Dr. Chhabra was Chief Investment Officer and head of investment management and guidance at Merrill Lynch Wealth Management from 2013-2015. He was the Chief Investment Officer at the Institute for Advanced Study from 2007-2013 and Managing Director and head of wealth management strategies and analytics for Merrill Lynch’s Global Private Client Group from 2001-2007. Prior to that, he was head of quantitative research at J.P. Morgan Private Bank. 

Ashvin is also the author of The Aspirational Investor, published by Harper Collins in 2015. He is widely recognized as one of the founders of goals based wealth management and for his seminal work “Beyond Markowitz” which integrates Modern Portfolio Theory with Behavioral Finance and proposes a novel Wealth Allocation framework. 

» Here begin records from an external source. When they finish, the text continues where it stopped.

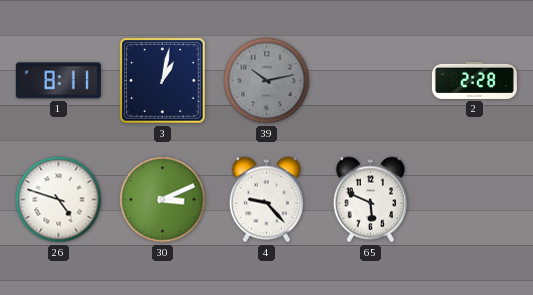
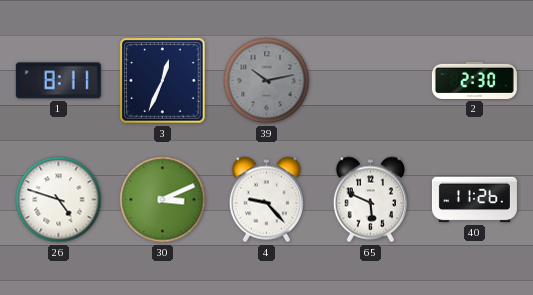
3: 1:02 -> 12:34
2: 2:28 -> 2:30
40: none -> 11:26
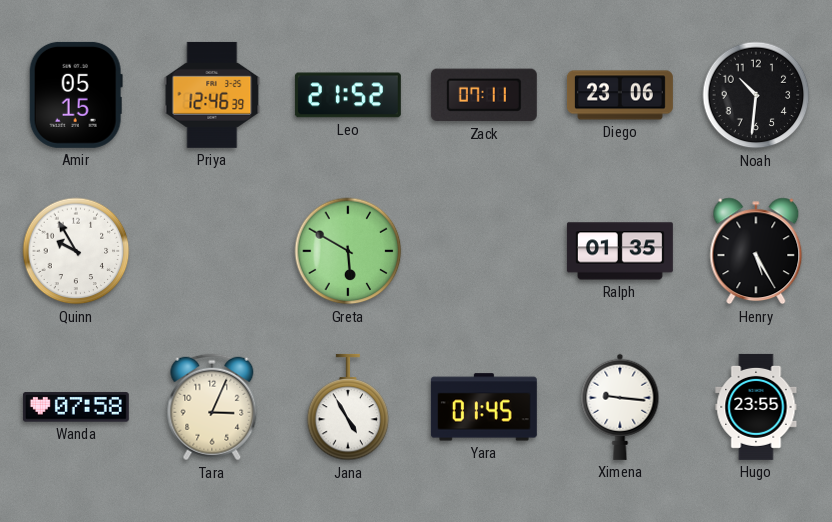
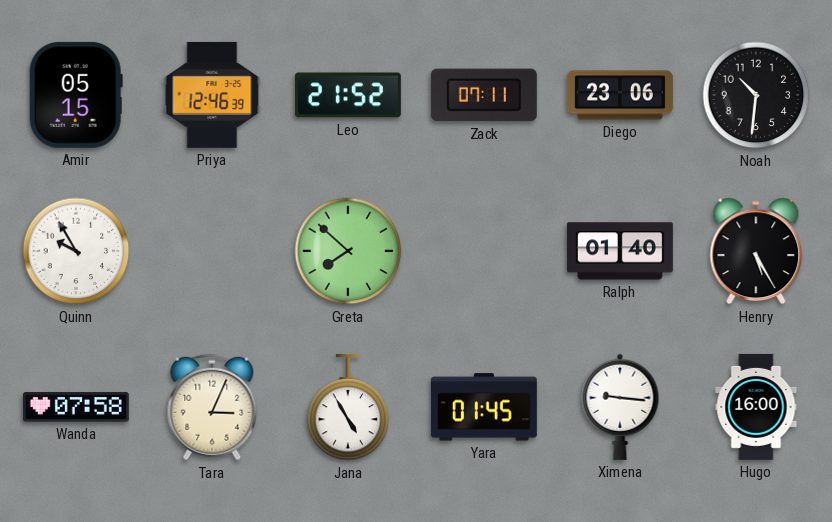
Greta: 5:50 -> 7:52
Ralph: 01:35 -> 01:40
Hugo: 23:55 -> 16:00
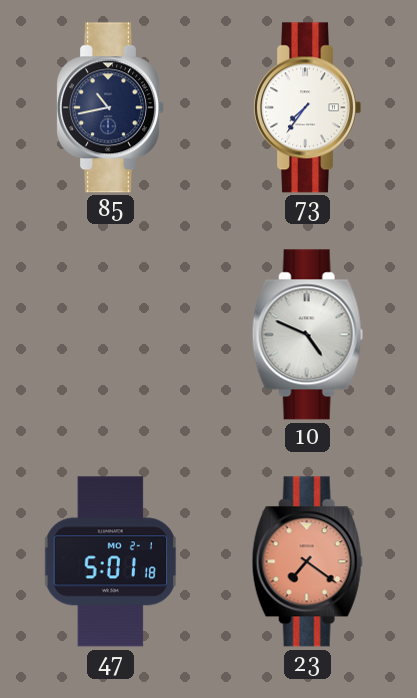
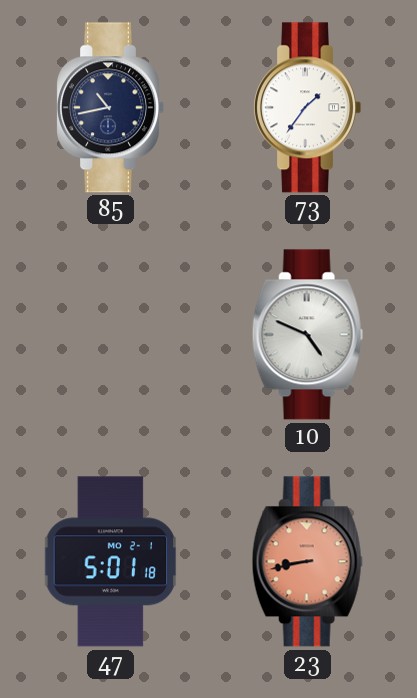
73: 7:36 -> 1:36
23: 7:21 -> 8:43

Dr. Chhabra is the immediate past chair of the Board of Regents for the Financial Analysts Seminar of CFA Institute. He is also member of the international advisory board of EDHEC-Risk Institute, the Board of Trustees of the Stony Brook Foundation, and the investment committee of the Institute for Advanced Study. Dr. Chhabra has lectured at Yale University, Carnegie Mellon University, Columbia Business School, Baruch College CUNY, and the University of Chicago. He holds a PhD in applied physics from Yale University in the field of non-linear dynamics (Chaos theory).